Tunisie. «L’incompétence d’Ennahdha dépasse l’entendement» (Yadh Be Achour)C’est le titre de l’entretien accordé par le Yadh Ben Achour et ancien président de la Haute instance pour la réalisation des objectifs de la révolution (Hiror), au journal français La Croix (3 octobre.)

L’Assemblée nationale constituante (Anc), élue le 23 octobre 2011, avait un an pour rédiger la nouvelle Constitution tunisienne. Cette échéance ne sera pas tenue, déplore le juriste, estimant que «le parti Ennahdha, qui dirige la coalition au pouvoir, est incompétent et entretient des relations dangereuses avec les salafistes.» Extrait…

Pour un gouvernement d’union nationale

«À l’exception du Congrès pour la République du président Moncef Marzouki, les partis se sont engagés moralement et politiquement à limiter le mandat de l’Assemblée nationale constituante (Anc) à un an. Au-delà du 23 octobre, l’Anc et les autorités qui en découlent auront perdu toute crédibilité politique. Il sera alors nécessaire de recomposer le paysage politique en créant un gouvernement d’union nationale basé sur le consensus. Mais Ennahdha, le parti islamiste qui a remporté 41% des voix, est-il seulement capable de suivre cette voie de la raison? (…)

«Le gouvernement tunisien mérite un zéro de conduite»

«En 2005, Ennahdha s’était engagé sur la voie de l’islamisme démocratique dont nous rêvons tous, en formant une plate-forme commune avec les partis modernistes sur l’Etat de droit, l’égalité hommes-femmes, les libertés publiques, etc. Il y avait alors eu un mouvement de convergence entre l’islamisation de la gauche d’un côté et la démocratisation des partis islamistes de l’autre. Cela autorisait à croire en la capacité d’Ennahda de promouvoir un islamisme moderne. J’ai ardemment défendu cette position. Malheureusement l’incompétence du premier parti au pouvoir dépasse l’entendement. Pas un seul des quinze grands dossiers prioritaires pour le pays depuis la révolution n’a bougé d’un iota. Qu’il s’agisse d’économie, d’équilibre régional, de justice transitionnelle, etc. Le gouvernement mérite un zéro de conduite. La situation sociale est tendue. L’administration est déstabilisée. De nombreuses coupures d’eau et d’électricité ont affecté les régions du Sud alors que cela ne s’était pas produit pendant tout le temps de la révolution! Des personnes sont emprisonnées sans jugement depuis dix-huit mois. Des tortionnaires courent toujours.

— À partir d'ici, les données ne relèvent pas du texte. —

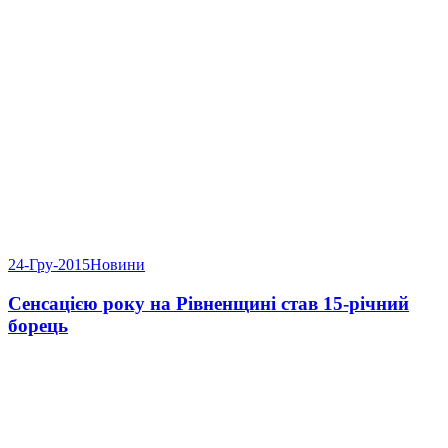
24-Гру-2015
Новини
Сенсацією року на Рівненщині став 15-річний
борець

Pendant ce temps, Ennahdha agite inutilement la société avec des thèmes archaïques. Avec les extrémistes salafistes, il joue avec le feu. Il ne se passe pas de semaine sans événement qui secoue la société. La manifestation devant l’ambassade américaine le 14 septembre s’est déroulée avec la complicité des forces de police. Le risque de débordement n’avait pas été calculé. Cette attaque a été condamnée le jour même par le président de la République mais le premier ministre Hamadi Jebali (Ennahdha) qui dirige le pays n’a pas dit un mot sur le sujet...

Les germes d’un État théocratique

«Le parti est tiraillé entre ses différents courants réformistes, salafistes et centristes représentés au sein du gouvernement et de l’Anc. Rached Ghannouchi, le chef historique, fait la «synthèse» en chantre du double discours. Devant un interlocuteur occidental, Ennahdha met en avant les valeurs de «démocratie » et d’«égalité». Mais à usage interne, il ne parle que de religion et de «respect du sacré» à inscrire dans la Constitution. Un projet de loi qui vise à modifier le code pénal pour criminaliser les atteintes au sacré porte les germes d’un État théocratique.»